С 1856 г. Барятинский вновь переходит к наступательным операциям, приостановленным в годы Крымской войны. Сжимается кольцо окружения вокруг мюридов. Начинается концентрическое движение русских войск в глубь Чечни и Дагестана. Наносятся удары по укрепленным стратегическим пунктам противника, из которых он вытесняется в горы. При этом никаких авралов, никаких авантюр. Все делается методично и основательно. Иного образа действий Барятинский просто не позволял. Он слишком хорошо усвоил, чем оборачивались в прошлом опасные соблазны Кавказской войны. Уж сколько раз крупные поражения Шамиля оказывались лишь временными неудачами, а крупные победы русских - лишь временными успехами. Испытанное в 30-е гг. XIX в. некоторыми генералами ощущение близости окончания войны оказывалось горькой иллюзией, после которой приходилось начинать все сначала, имея перед собой многократно усилившегося врага.

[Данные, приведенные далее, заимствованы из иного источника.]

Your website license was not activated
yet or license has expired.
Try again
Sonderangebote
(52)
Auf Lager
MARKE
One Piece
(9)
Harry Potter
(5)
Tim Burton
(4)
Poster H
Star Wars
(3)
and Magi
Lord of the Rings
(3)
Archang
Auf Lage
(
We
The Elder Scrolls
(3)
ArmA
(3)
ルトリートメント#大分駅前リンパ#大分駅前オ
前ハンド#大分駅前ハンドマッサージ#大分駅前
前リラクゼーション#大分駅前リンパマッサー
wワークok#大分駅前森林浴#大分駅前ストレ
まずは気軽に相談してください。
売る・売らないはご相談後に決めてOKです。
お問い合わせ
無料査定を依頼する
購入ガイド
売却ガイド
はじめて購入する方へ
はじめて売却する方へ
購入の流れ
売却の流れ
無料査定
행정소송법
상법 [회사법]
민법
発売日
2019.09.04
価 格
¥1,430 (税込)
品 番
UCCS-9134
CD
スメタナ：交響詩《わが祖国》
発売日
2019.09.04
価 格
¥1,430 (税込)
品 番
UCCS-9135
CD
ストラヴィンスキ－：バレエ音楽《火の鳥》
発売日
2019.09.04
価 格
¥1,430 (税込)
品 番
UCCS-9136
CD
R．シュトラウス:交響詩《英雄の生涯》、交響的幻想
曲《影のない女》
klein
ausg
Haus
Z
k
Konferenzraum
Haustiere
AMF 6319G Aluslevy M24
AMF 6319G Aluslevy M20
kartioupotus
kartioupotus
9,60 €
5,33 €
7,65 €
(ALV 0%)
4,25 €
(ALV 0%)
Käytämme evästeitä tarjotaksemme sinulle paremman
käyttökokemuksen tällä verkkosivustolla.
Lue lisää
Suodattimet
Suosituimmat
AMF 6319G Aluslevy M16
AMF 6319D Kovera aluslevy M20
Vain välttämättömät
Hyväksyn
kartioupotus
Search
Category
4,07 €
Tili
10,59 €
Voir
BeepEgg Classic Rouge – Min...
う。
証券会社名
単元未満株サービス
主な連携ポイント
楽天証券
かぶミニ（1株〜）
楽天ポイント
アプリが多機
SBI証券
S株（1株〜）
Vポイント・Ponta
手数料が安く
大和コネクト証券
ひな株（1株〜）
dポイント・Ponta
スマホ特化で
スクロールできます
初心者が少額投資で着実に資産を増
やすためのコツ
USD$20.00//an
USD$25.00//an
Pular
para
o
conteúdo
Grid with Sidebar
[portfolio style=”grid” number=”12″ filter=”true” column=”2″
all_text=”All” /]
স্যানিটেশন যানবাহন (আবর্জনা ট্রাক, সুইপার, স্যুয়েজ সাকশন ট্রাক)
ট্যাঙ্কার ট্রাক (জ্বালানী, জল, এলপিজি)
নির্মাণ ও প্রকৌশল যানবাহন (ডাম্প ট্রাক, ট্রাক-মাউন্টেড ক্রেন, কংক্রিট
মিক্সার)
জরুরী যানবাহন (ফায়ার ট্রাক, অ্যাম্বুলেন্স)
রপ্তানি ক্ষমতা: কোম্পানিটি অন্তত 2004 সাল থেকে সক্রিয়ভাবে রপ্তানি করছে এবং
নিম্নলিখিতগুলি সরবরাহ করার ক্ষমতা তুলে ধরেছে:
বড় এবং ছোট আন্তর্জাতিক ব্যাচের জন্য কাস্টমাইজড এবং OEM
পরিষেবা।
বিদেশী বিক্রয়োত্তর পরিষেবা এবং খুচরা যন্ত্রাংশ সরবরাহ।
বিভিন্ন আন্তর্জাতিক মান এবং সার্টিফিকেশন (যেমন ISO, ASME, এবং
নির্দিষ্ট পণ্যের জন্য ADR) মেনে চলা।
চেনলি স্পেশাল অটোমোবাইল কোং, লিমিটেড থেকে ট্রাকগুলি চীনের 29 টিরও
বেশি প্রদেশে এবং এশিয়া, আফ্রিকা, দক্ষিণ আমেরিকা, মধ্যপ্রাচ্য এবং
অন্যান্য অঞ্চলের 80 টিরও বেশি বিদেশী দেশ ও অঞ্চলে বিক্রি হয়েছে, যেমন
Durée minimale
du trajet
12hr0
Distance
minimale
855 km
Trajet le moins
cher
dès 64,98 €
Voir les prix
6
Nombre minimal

Наместник стремился к тому, чтобы в конце концов лишить Шамиля свободы перемещения в условиях лесистой предгорной местности. Это делало его неуловимым и вездесущим, а Барятинский хотел вынудить мюридов быть видимыми и предсказуемыми. Для этого он теснил их не только своими войсками, но и широкими лесными просеками, расчертившими Чечню и Дагестан в виде концентрических кругов и пересекающих их радиальных линий. В стратегически важных точках закладывались укрепления, соединяемые друг с другом удобными дорогами. В 1857-1858 гг. преимущественное внимание Барятинский уделял Нагорной Чечне и Южному Дагестану, где мюриды были еще достаточно сильны и в военном, и в политическом, и в моральном плане. Наступление развивалось не очень стремительно, но методично и успешно. Скоро дал о себе знать позитивный эффект реформы Барятинского-Милютина, проведенной в Кавказской армии. Разделение на военные округа Кавказа вообще и Северо-Восточного Кавказа в частности развязало инициативу на местном уровне. Подчиненные наместнику генералы были избавлены от мелочной регламентации и скрупулезно прописанных инструкций, подчас совершенно расходившихся с быстро меняющейся действительностью. Им предоставили широкие полномочия в рамках общего направления военной и социальной политики Барятинского.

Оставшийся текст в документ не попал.